Employees, listen up - here is something you may not know. If you are made redundant you will not be entitled to payment of any redundancy compensation unless you have an employment agreement which provides for this. It does not matter how long you have worked for a particular employer: no contract - no entitlement.
OPINION: Harsh? Well, Labour MP Sue Moroney clearly thinks so. She recently introduced a member's bill to Parliament which provides for minimum entitlements for employees if they are made redundant.
If the bill becomes law, every employee would be entitled to at least four weeks' notice of their redundancy. They would also be entitled to redundancy compensation of four weeks' pay for the first year of employment plus two weeks' pay for every subsequent year, up to a maximum of 26 weeks' pay in total. A similar bill was voted down by the National-led government in 2010.
Moroney says this bill is about "ensuring that if you draw the short straw, no matter if you are an engineer, an IT specialist, or factory worker, you won't be left high and dry". With the economy in the state it is, it is hard to argue against this sentiment from the perspective of those out of work through no fault of their own.
Employees may need greater protection in tough economic times, but introducing mandatory redundancy compensation to the level envisaged by Moroney could have unintended consequences.
In most cases the impact of such legislation would be felt by small employers. In the case of large employers, including government agencies, most of these businesses already provide for redundancy compensation in their employment agreements. So, for these employers the legislation will make little or no difference.
However, take your local dairy employing a handful of people. If the business has to restructure to prevent it going under, requiring the employer to pay significant redundancy compensation will only hasten the demise. The knock-on effect is the loss of employment of the other staff.
Further, when you consider the extensive procedural obligations on employers who restructure that already exist, imposing a mandatory requirement to pay compensation on these businesses may be going one step too far.
So, what is the right answer? If previous votes are anything to go by, Moroney's bill as it stands has little chance of success.
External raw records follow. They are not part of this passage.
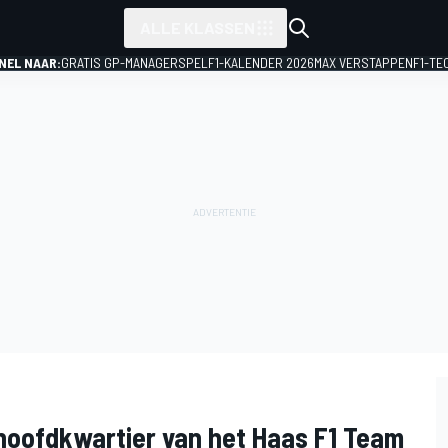
ALLE KLASSEN
NEL NAAR:
GRATIS GP-MANAGERSPEL
F1-KALENDER 2026
MAX VERSTAPPEN
F1-TE
hoofdkwartier van het Haas F1 Team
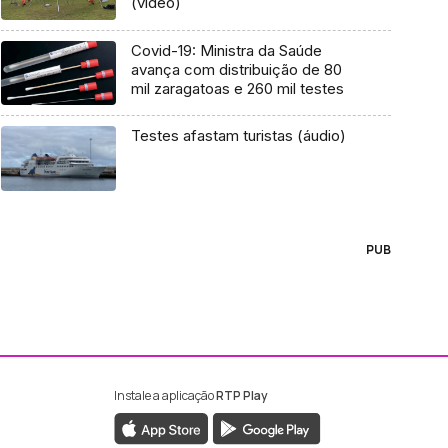
(vídeo)
Covid-19: Ministra da Saúde
avança com distribuição de 80
mil zaragatoas e 260 mil testes
Testes afastam turistas (áudio)
PUB
Instale a aplicação
RTP Play
ebook da RTP Madeira
nstagram da RTP Madeira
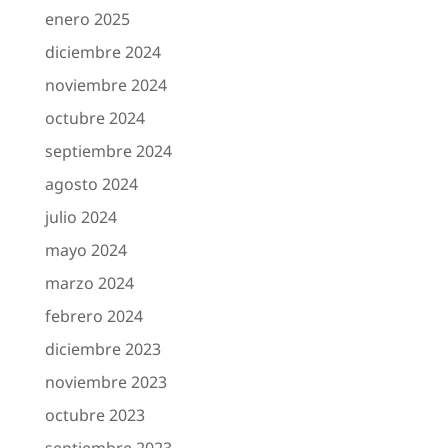
enero 2025
diciembre 2024
noviembre 2024
octubre 2024
septiembre 2024
agosto 2024
julio 2024
mayo 2024
marzo 2024
febrero 2024
diciembre 2023
noviembre 2023
octubre 2023
septiembre 2023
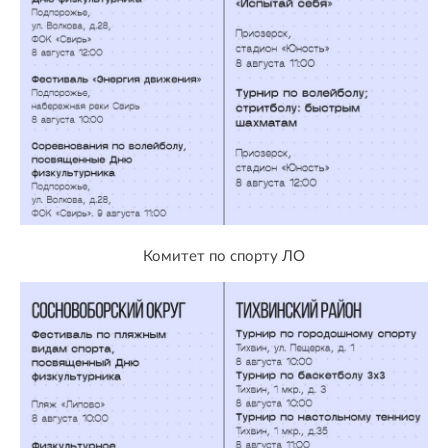
Комитет по спорту ЛО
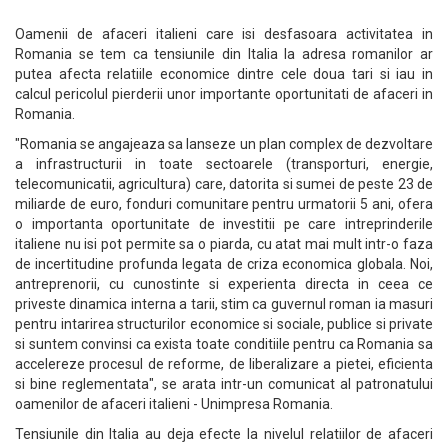
Oamenii de afaceri italieni care isi desfasoara activitatea in
Romania se tem ca tensiunile din Italia la adresa romanilor ar
putea afecta relatiile economice dintre cele doua tari si iau in
calcul pericolul pierderii unor importante oportunitati de afaceri in
Romania.
"Romania se angajeaza sa lanseze un plan complex de dezvoltare
a infrastructurii in toate sectoarele (transporturi, energie,
telecomunicatii, agricultura) care, datorita si sumei de peste 23 de
miliarde de euro, fonduri comunitare pentru urmatorii 5 ani, ofera
o importanta oportunitate de investitii pe care intreprinderile
italiene nu isi pot permite sa o piarda, cu atat mai mult intr-o faza
de incertitudine profunda legata de criza economica globala. Noi,
antreprenorii, cu cunostinte si experienta directa in ceea ce
priveste dinamica interna a tarii, stim ca guvernul roman ia masuri
pentru intarirea structurilor economice si sociale, publice si private
si suntem convinsi ca exista toate conditiile pentru ca Romania sa
accelereze procesul de reforme, de liberalizare a pietei, eficienta
si bine reglementata", se arata intr-un comunicat al patronatului
oamenilor de afaceri italieni - Unimpresa Romania.
Tensiunile din Italia au deja efecte la nivelul relatiilor de afaceri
The most pragmatic approach for unions and employee advocates may be to seek to limit the impact of the legislation to those larger employers who can afford it. There are examples already of where this National-led government has introduced legislation in the employment area, and has limited it to certain groups of employees.
For example, when the trial period legislation was introduced, it was limited to businesses with fewer than 20 staff. While it was later extended to all employers, the legislators have recognised different considerations apply to small and large employers.
Under this proposal, employers with fewer than 20 employees could still offer redundancy compensation but they would not be obliged to.
In the meantime, employees should remember there is no automatic entitlement to redundancy compensation and they should seek to negotiate this as part of their employment agreement offer. Interestingly, a recent United States study indicated about 57 per cent of men negotiated employment agreement offers, whereas only 9 per cent of women did. In other words, they just accepted what was offered.
Employees should carefully review any contract offer and seek advice if necessary. If it does not provide for payment of redundancy compensation, they should ask why not. It would not be unreasonable to ask that redundancy compensation be provided for, and Moroney's formula provides a useful starting point.
If you don't ask, you don't get. If you ask and the employer says no, at least you know where you stand.
Susan Hornsby-Geluk is a partner at Chen Palmer, public and employment law specialists.